Torán se detuvo y se giró hacia su padre, quien, a la vez, se quedó quieto en su sitio, atento a lo que le iba a decir su hijo.

—Sí, padre. Creo que podéis pedir la mano de esa princesa, y yo mismo os acompañaré, si me lo permites.

—¡Me alegro, hijo! —exclamó el sultán muy satisfecho y cogiendo a su hijo por ambos hombros, mirándole a los ojos con una amplia sonrisa, para, acto seguido, estrecharle contra su pecho dándole sonoras palmadas en la espalda, a lo que el hijo respondía abrazando a su padre, al que tanto quería y admiraba.

—Ahora que vas a estar un período de tiempo en Dahab, junto a tu tropa, vas a tener la excelente oportunidad de conocer a la familia real de Qanunistán, estrechar lazos con ellos, conocer a tu futura novia y acercarte a ella.
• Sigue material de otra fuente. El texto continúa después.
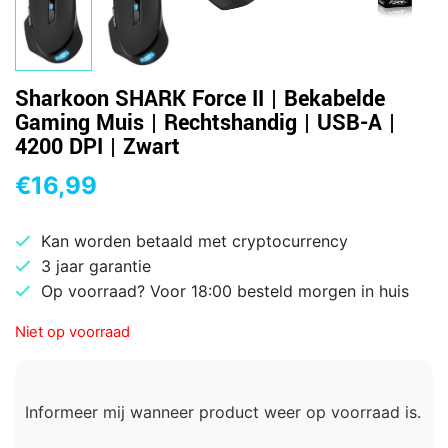
Sharkoon SHARK Force II | Bekabelde
Gaming Muis | Rechtshandig | USB-A |
4200 DPI | Zwart
€
16,99
Kan worden betaald met cryptocurrency
3 jaar garantie
Op voorraad? Voor 18:00 besteld morgen in huis
Niet op voorraad
Informeer mij wanneer product weer op voorraad is.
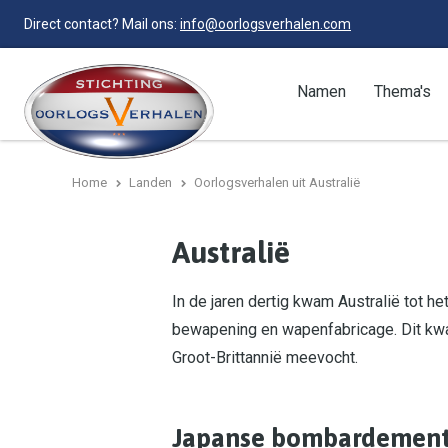
Direct contact? Mail ons:
info@oorlogsverhalen.com
Namen
Thema's
Home
Landen
Oorlogsverhalen uit Australië
Australië
In de jaren dertig kwam Australië tot h
bewapening en wapenfabricage. Dit kwa
Groot-Brittannië meevocht.
Japanse bombardemen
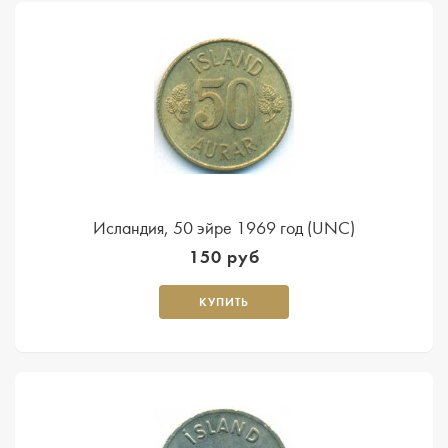
Исландия, 50 эйре 1969 год (UNC)
150 руб
КУПИТЬ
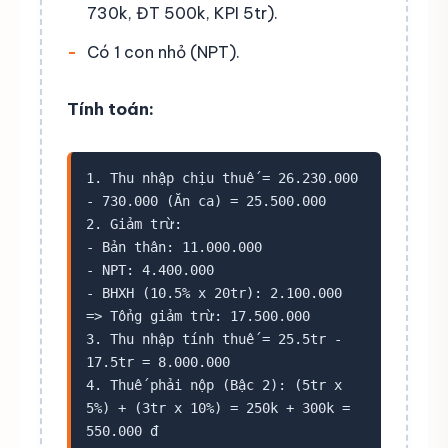
730k, ĐT 500k, KPI 5tr).
Có 1 con nhỏ (NPT).
Tính toán:
1. Thu nhập chịu thuế = 26.230.000
- 730.000 (Ăn ca) = 25.500.000
2. Giảm trừ:
- Bản thân: 11.000.000
- NPT: 4.400.000
- BHXH (10.5% x 20tr): 2.100.000
=> Tổng giảm trừ: 17.500.000
3. Thu nhập tính thuế = 25.5tr -
17.5tr = 8.000.000
4. Thuế phải nộp (Bậc 2): (5tr x
5%) + (3tr x 10%) = 250k + 300k =
550.000 đ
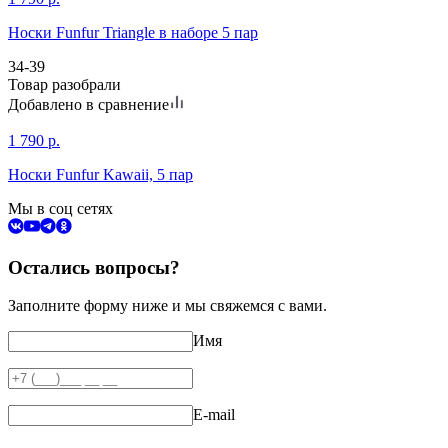
Носки Funfur Triangle в наборе 5 пар
34-39
Товар разобрали
Добавлено в сравнение
1 790
р.
Носки Funfur Kawaii, 5 пар
Мы в соц сетях
Остались вопросы?
Заполните форму ниже и мы свяжемся с вами.
Имя
E-mail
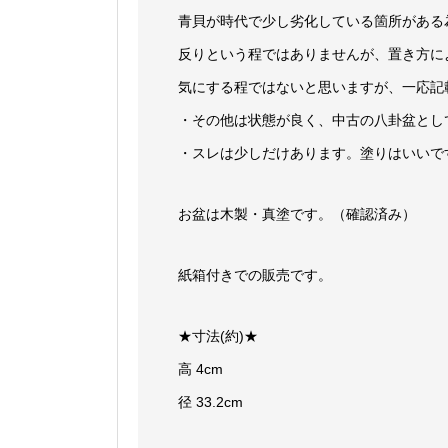
青貝が時代で少し劣化している箇所がある
反りという程ではありませんが、置き方に
気にする程ではないと思いますが、一応記
・その他は状態が良く、中古の八卦盆とし
・スレは少しだけあります。塗りはいいで
お盆は木製・真塗です。（確認済み）
紙箱付きでの販売です。
★寸法(約)★
高 4cm
径 33.2cm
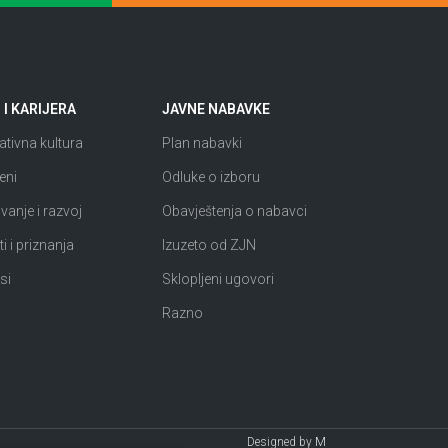
I KARIJERA
JAVNE NABAVKE
tivna kultura
Plan nabavki
eni
Odluke o izboru
anje i razvoj
Obavještenja o nabavci
i i priznanja
Izuzeto od ZJN
si
Sklopljeni ugovori
Razno
Designed by
M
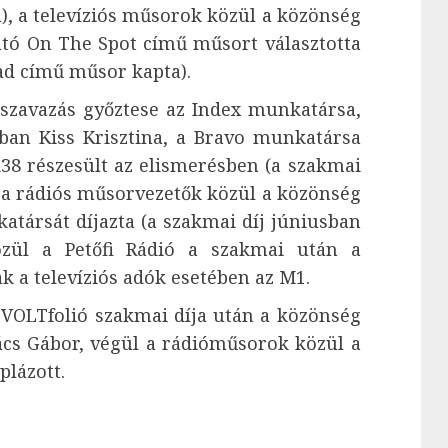
), a televíziós műsorok közül a közönség
utó On The Spot című műsort választotta
zad című műsor kapta).
zavazás győztese az Index munkatársa,
sban Kiss Krisztina, a Bravo munkatársa
A38 részesült az elismerésben (a szakmai
, a rádiós műsorvezetők közül a közönség
atársát díjazta (a szakmai díj júniusban
közül a Petőfi Rádió a szakmai után a
k a televíziós adók esetében az M1.
VOLTfolió szakmai díja után a közönség
cs Gábor, végül a rádióműsorok közül a
plázott.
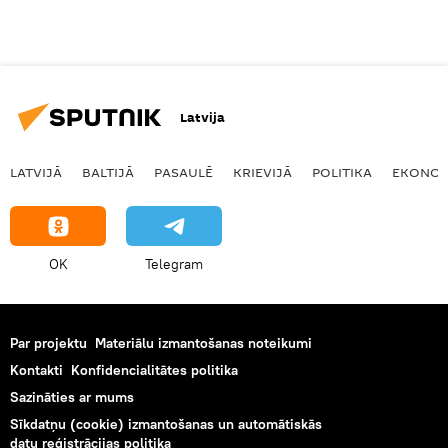
Latvija
LATVIJĀ
BALTIJĀ
PASAULĒ
KRIEVIJĀ
POLITIKA
EKONOM
OK
Telegram
Par projektu
Materiālu izmantošanas noteikumi
Kontakti
Konfidencialitātes politika
Sazināties ar mums
Sīkdatņu (cookie) izmantošanas un automātiskās
datu reģistrācijas politika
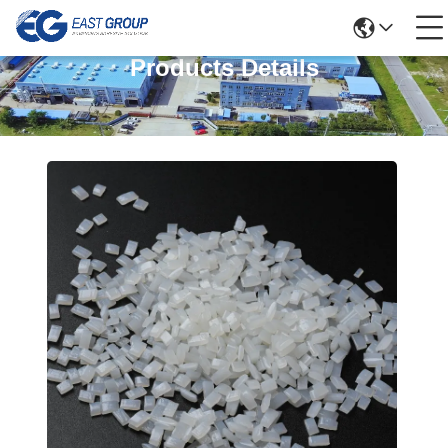
Products Details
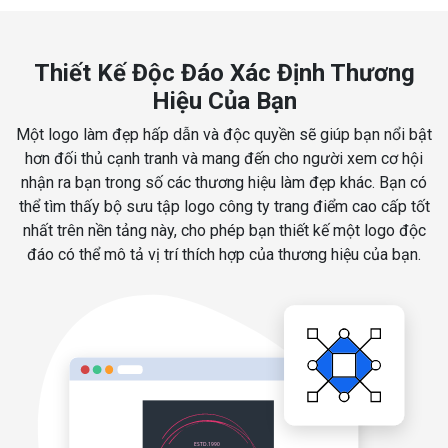
Thiết Kế Độc Đáo Xác Định Thương
Hiệu Của Bạn
Một logo làm đẹp hấp dẫn và độc quyền sẽ giúp bạn nổi bật
hơn đối thủ cạnh tranh và mang đến cho người xem cơ hội
nhận ra bạn trong số các thương hiệu làm đẹp khác. Bạn có
thể tìm thấy bộ sưu tập logo công ty trang điểm cao cấp tốt
nhất trên nền tảng này, cho phép bạn thiết kế một logo độc
đáo có thể mô tả vị trí thích hợp của thương hiệu của bạn.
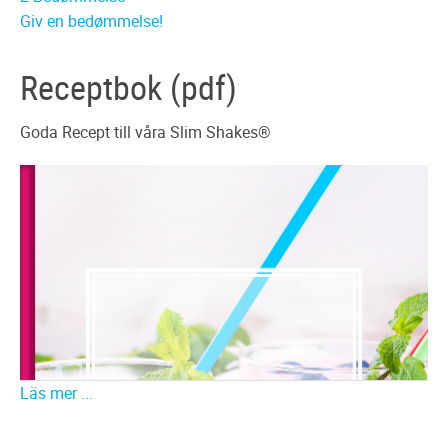
Giv en bedømmelse!
Receptbok (pdf)
Goda Recept till våra Slim Shakes®
Läs mer ...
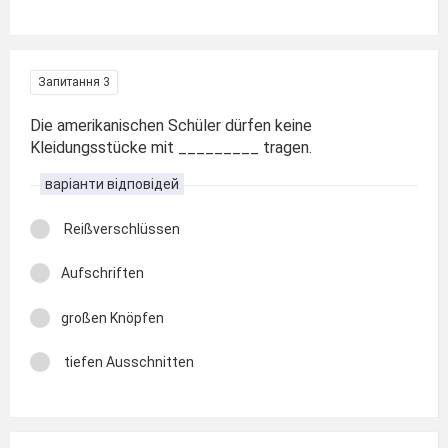
Запитання 3
Die amerikanischen Schüler dürfen keine
Kleidungsstücke mit _________ tragen.
варіанти відповідей
Reißverschlüssen
Aufschriften
großen Knöpfen
tiefen Ausschnitten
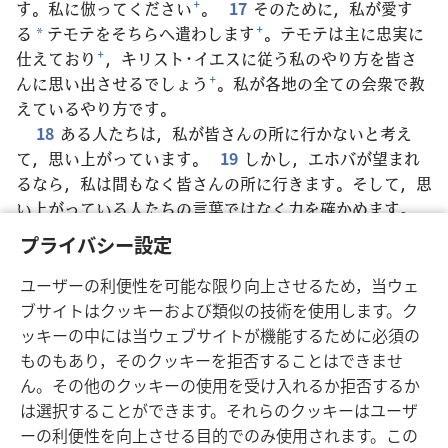
す。私に倣ってください
+
。
17
そのために，私が愛す
る
テモテをそちらへ遣わします
+
。テモテは主に忠実に
*
仕えており
+
，キリスト･イエスに従う私のやり方を皆さ
んに思い出させるでしょう
+
。私が各地の全ての会衆で教
えているやり方です。
18
ある人たちは，私が皆さんの所に行かないと考え
て，思い上がっています。
19
しかし，エホバが望まれ
るなら，私は間もなく皆さんの所に行きます。そして，思
い上がっている人たちの言葉ではなく力を確かめます。
20
神の王国にとって重要なのは，言葉ではなく力だから
プライバシー設定
です。
21
皆さんは，私がむちを持ってそちらに行くの
と
+
，愛と温和な精神を抱いて行くのと，どちらがいいで
ユーザーの利便性を可能な限り向上させるため，当ウェ
しょうか。
ブサイトはクッキーおよび類似の技術を使用します。ク
ッキーの中には当ウェブサイトが機能するために必須の
ものもあり，そのクッキーを拒否することはできませ
ん。その他のクッキーの使用を受け入れるか拒否するか
は選択することができます。それらのクッキーはユーザ
日本語
シェアする
設定
ーの利便性を向上させる目的でのみ使用されます。この
Copyright
© 2026 Watch Tower Bible and Tract Society of Pennsylvania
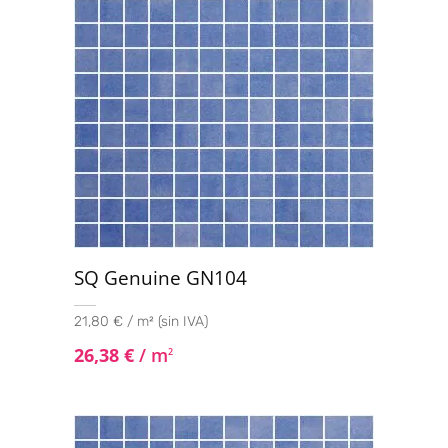
SQ Genuine GN104
21,80 € / m² (sin IVA)
26,38
€
/ m
2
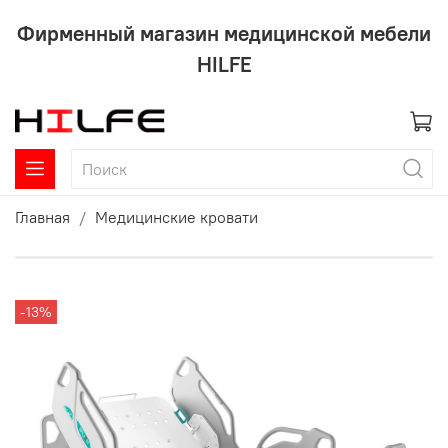
Фирменный магазин медицинской мебели
HILFE
Главная
Медицинские кровати
-13%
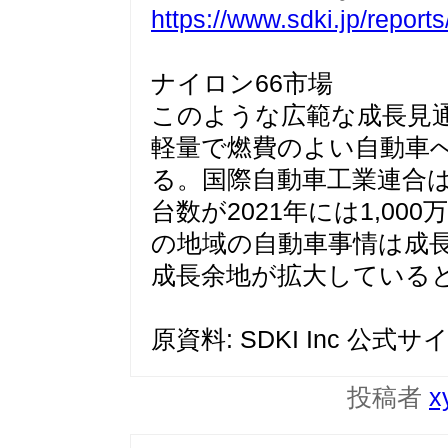
https://www.sdki.jp/repor
ナイロン66市場
このような広範な成長見
軽量で燃費のよい自動車
る。国際自動車工業連合
台数が2021年には1,0
の地域の自動車事情は成長
成長余地が拡大している
原資料: SDKI Inc 公式サ
投稿者
x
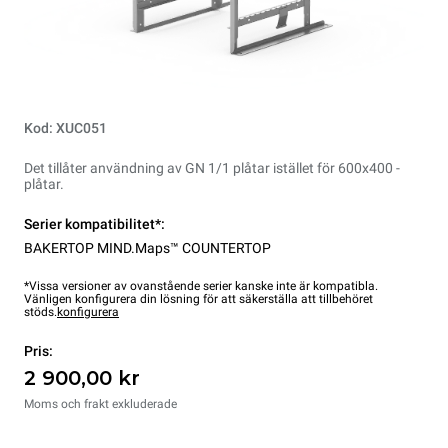
Kod: XUC051
Det tillåter användning av GN 1/1 plåtar istället för 600x400 -
plåtar.
Serier kompatibilitet*:
BAKERTOP MIND.Maps™ COUNTERTOP
*Vissa versioner av ovanstående serier kanske inte är kompatibla.
Vänligen konfigurera din lösning för att säkerställa att tillbehöret
stöds.
konfigurera
Pris:
2 900,00 kr
Moms och frakt exkluderade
Ellos seguramente te van a instalar en uno de los palacetes adyacentes al Palacio Real, con lo cual vas a tener un trato diario con ellos, tanto como tú quieras.

—Estoy seguro que todo irá bien, padre, con nuestros amigos en Dahab.

—Pero espero que todo esto no te distraiga de tus obligaciones militares, aunque podrás depender en buena parte del tiempo de tu lugarteniente, el noble, Murad Thakur, con el que espero que te lleves bien y le trates con el respeto que se merece.

—Claro, claro, padre —se apresuró Torán a interrumpir a su padre, como presintiendo lo que este le iba a decir a continuación.

—Hijo. Escúchame bien, por favor —dijo el sultán con tono desesperado, como harto ya de repetir lo mismo a oídos de Torán, sin resultado—. Te recuerdo, por enésima vez, que tus modales hoscos has de suavizarlos lo máximo posible en tu trato con tu tropa y con tus lugartenientes, especialmente, repito, con Murad Thakur, pues él no tolerará ningún desprecio de tu parte y creo que tu misión en Dahab puede fracasar si te enfrentas a él.

—Descuida, padre, tomaré en cuenta tus consejos. El éxito de mi misión en Dahab es para mí un asunto vital que no puedo, bajo ninguna circunstancia, poner en riesgo.

—Hijo, por Dios, aprende a sonreír ante tus caballeros y tus soldados, así ganarás su amistad y su lealtad, que necesitas tanto. Fruncir el ceño y tratar ariscamente a todo el mundo no te trae más que la ruina, hijo. Además, recuerda que las sonrisas forman parte de nuestras creencias, se equiparan a dar limosna, y que yo sepa, tú eres generoso en cuestión de limosnas, así que no seas tan parco en sonrisas.